PolyP is a chelator for positive metal ions and dense granules of platelets contain polyP bound to Ca²⁺ and possible Zn²⁺ ions at high concentrations (47). In plasma, Ca²⁺-saturated polyP has a half-life of about 90 min (76), due to degradation by polyphosphatases, such as alkaline phosphatase that has exopolyphosphatase activity (48, 78). Synthetic polyP derived from melted phosphoric acid is mostly complexed to Na⁺ ions. Counterions regulate structure, biophysical properties and biological activities of polyP (49). Most of the in vitro studies have been performed with synthetic (often Ca²⁺-free) polyP in the absence of phosphatases. Physiologically occurring Ca²⁺-polyP is not soluble and operates on the cell surface. The low solubility in plasma challenges suggested functions for the extracellular polymer in solution. In contrast Ca²⁺-free synthetic polyP of short and medium sized chain length (50–150 P_i moieties) depletes free Ca²⁺ ions leading to anti-coagulant effects similarly to EDTA (76).

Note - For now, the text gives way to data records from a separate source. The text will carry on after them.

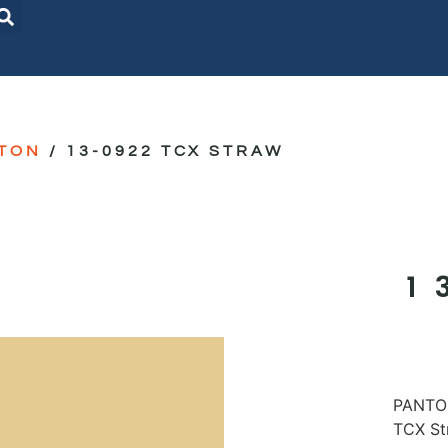
TON
/ 13-0922 TCX STRAW
1
PANTON
TCX St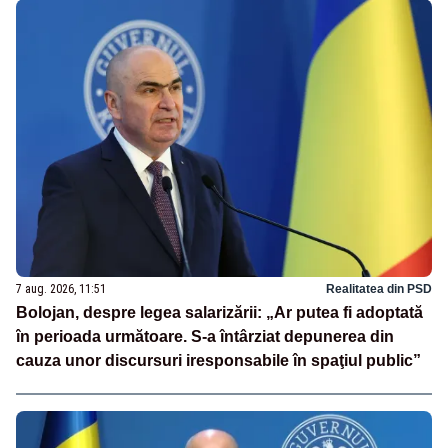
7 aug. 2026, 11:51
Realitatea din PSD
Bolojan, despre legea salarizării: „Ar putea fi adoptată
în perioada următoare. S-a întârziat depunerea din
cauza unor discursuri iresponsabile în spaţiul public”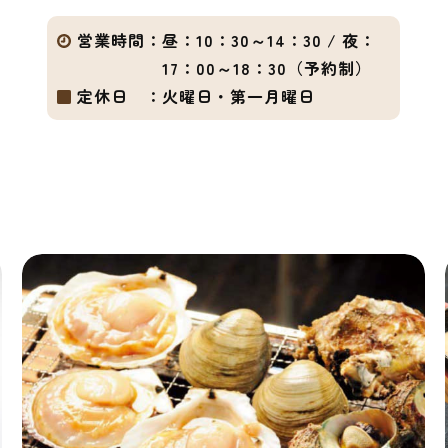
営業時間：
昼：10：30～14：30 / 夜：
17：00～18：30（予約制）
定休日 ：
火曜日・第一月曜日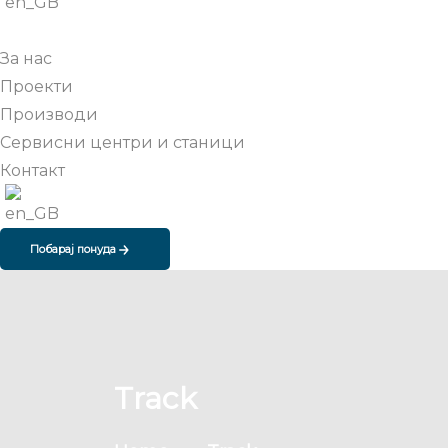
За нас
Проекти
Производи
Сервисни центри и станици
Контакт
Побарај понуда
Track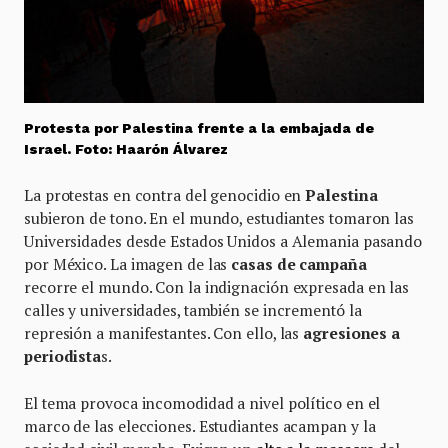
Protesta por Palestina frente a la embajada de
Israel. Foto: Haarón Álvarez
La protestas en contra del genocidio en
Palestina
subieron de tono. En el mundo, estudiantes tomaron las
Universidades desde Estados Unidos a Alemania pasando
por México. La imagen de las
casas de campaña
recorre el mundo. Con la indignación expresada en las
calles y universidades, también se incrementó la
represión a manifestantes. Con ello, las
agresiones a
periodista
s.
El tema provoca incomodidad a nivel político en el
marco de las elecciones. Estudiantes acampan y la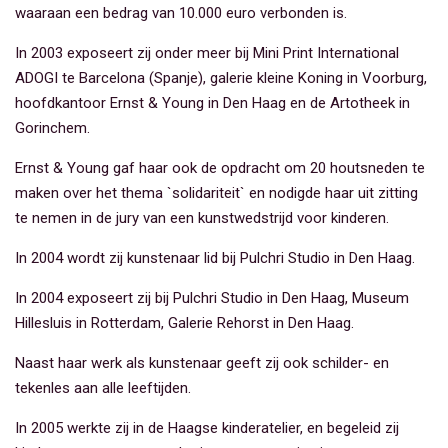
waaraan een bedrag van 10.000 euro verbonden is.
In 2003 exposeert zij onder meer bij Mini Print International
ADOGI te Barcelona (Spanje), galerie kleine Koning in Voorburg,
hoofdkantoor Ernst & Young in Den Haag en de Artotheek in
Gorinchem.
Ernst & Young gaf haar ook de opdracht om 20 houtsneden te
maken over het thema `solidariteit` en nodigde haar uit zitting
te nemen in de jury van een kunstwedstrijd voor kinderen.
In 2004 wordt zij kunstenaar lid bij Pulchri Studio in Den Haag.
In 2004 exposeert zij bij Pulchri Studio in Den Haag, Museum
Hillesluis in Rotterdam, Galerie Rehorst in Den Haag.
Naast haar werk als kunstenaar geeft zij ook schilder- en
tekenles aan alle leeftijden.
In 2005 werkte zij in de Haagse kinderatelier, en begeleid zij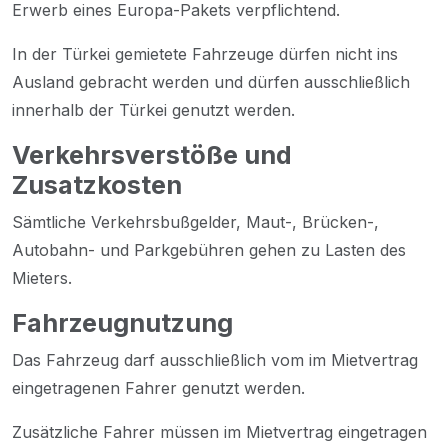
Erwerb eines Europa-Pakets verpflichtend.
In der Türkei gemietete Fahrzeuge dürfen nicht ins
Ausland gebracht werden und dürfen ausschließlich
innerhalb der Türkei genutzt werden.
Verkehrsverstöße und
Zusatzkosten
Sämtliche Verkehrsbußgelder, Maut-, Brücken-,
Autobahn- und Parkgebühren gehen zu Lasten des
Mieters.
Fahrzeugnutzung
Das Fahrzeug darf ausschließlich vom im Mietvertrag
eingetragenen Fahrer genutzt werden.
Zusätzliche Fahrer müssen im Mietvertrag eingetragen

Most cell culture experiments have been performed with medium sized synthetic polyP (10–50 μM, based on monophosphate units). In buffer or plasma environments in vitro, synthetic polyP is associated with an array of binding partners, including von Willebrand factor, coagulation factors XII, V and XI, complement factors C1s, C5b6, C6, and C7 (64, 68, 73, 74). Medium chain polyP and heparin have been reported to bind C1 esterase inhibitor (C1INH), thereby increasing function of the inhibitor (67, 79). However, FXII is readily activated by platelet-derived polyP to initiate the intrinsic coagulation cascade in vivo, indicating that increased activity of physiologic C1INH levels following polyanion binding is not sufficient to prevent FXIIa-driven coagulation. In contrast, high dosages of C1INH (15 IU/kg) but not low dosages (7.5 IU/kg) decrease ischemia/reperfusion injuries (80), suggesting that polyP binding to supra-physiological C1INH levels has the capacity for regulating thrombosis. The amount of polyP exposed on activated platelet surface is not precisely known, and it remains to be analyzed whether low amounts of platelet-derived C1INH that is retained on the surface of activated platelets and is possibly bound to polyP have a role in regulating serine proteases in vivo (81).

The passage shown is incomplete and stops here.